:: MATERIAL FOR THIS EXERCISE ::

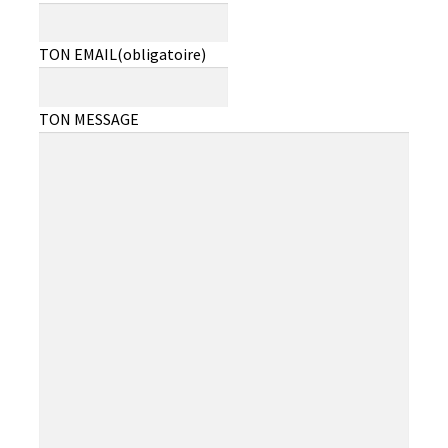
Ouvrir
À PROPOS
le
TON EMAIL
(obligatoire)
menu
enfant
TON MESSAGE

:::

- _PROBLEM_:
The listing above must be given again exactly, minus its pictures.

- _RESPONSE TO THIS EXERCISE_:
Ouvrir
À PROPOS
le
TON EMAIL
(obligatoire)
menu
enfant
TON MESSAGE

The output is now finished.